São apenas dez e meia, tem a noite inteira
Dormir é embaçado, numa sexta-feira
TV é uma merda, prefiro ver a lua
Preto Edy Rock Star a caminho da rua
Hã… sei lá vou pruma festa, “se pam”
Se os cara não colar, volto às três da manhã
Tô devagar, tô a cinquenta por hora
Ouvindo funk do bom, minha trilha sonora
A polícia cresce o olho, eu quero que se foda!
Zona Norte a bandidagem curte a noite toda
Eu me formei suspeito profissional
Bacharel pós-graduado em “tomar geral”
Eu tenho um manual com os lugares, horários, de como “dar perdido”
Aí, caralho… ( “prefixo da placa é MY, sentido Jaçanã, Jardim Hebron…”)
Quem é preto como eu já tá ligado qual é
Nota Fiscal, RG, polícia no pé
(“Escuta aqui: o primo do cunhado do meu genro é mestiço
Racismo não existe, comigo não tem disso.
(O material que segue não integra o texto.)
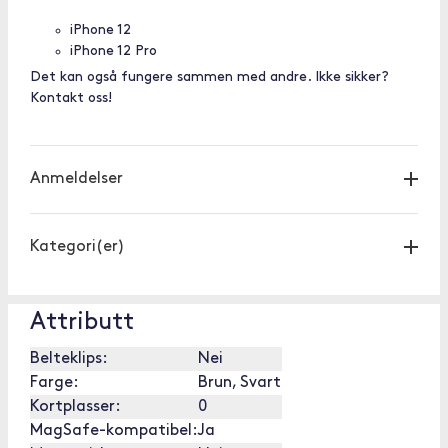
iPhone 12
iPhone 12 Pro
Det kan også fungere sammen med andre. Ikke sikker?
Kontakt oss!
Anmeldelser
Kategori(er)
Attributt
Belteklips:
Nei
Farge:
Brun, Svart
Kortplasser:
0
MagSafe-kompatibel:
Ja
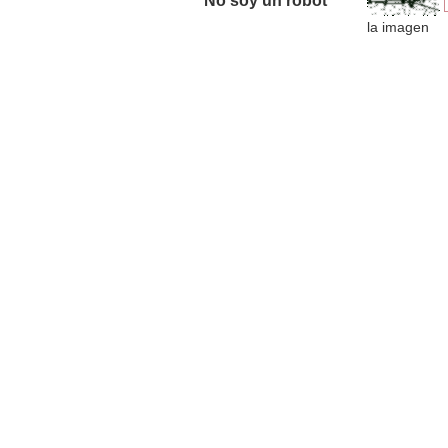
No soy un robot *
la imagen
É pra sua segurança”)
Falou, falou, deixa pra lá
Vou escolher em qual mentira vou acreditar
Tem que saber curtir, tem que saber lidar
Em qual mentira vou acreditar?
A noite é assim mesmo, então… deixa rolar
Em qual mentira vou acreditar?
Tem que saber curtir, tem que saber lidar
Em qual mentira vou acreditar?
Ô, que caras chato, ó! Quinze pras Onze
Eu nem fui muito longe e os “home” embaçou
Revirou os banco, amassou meu boné branco
Sujou minha camisa dos Santos
Eu nem me lembro mais pra onde eu vou
E agora, quem será que ligou?
“Me espere na estação, eu tô na Zona Sul
Eu chego rapidinho, assinado: Blue”
Pode crer, naquele lado de Santana
Conheço uns lugar, conheço umas fulana
Juliana? Não. Mariana? Não. Alessandra? Não. Adriana?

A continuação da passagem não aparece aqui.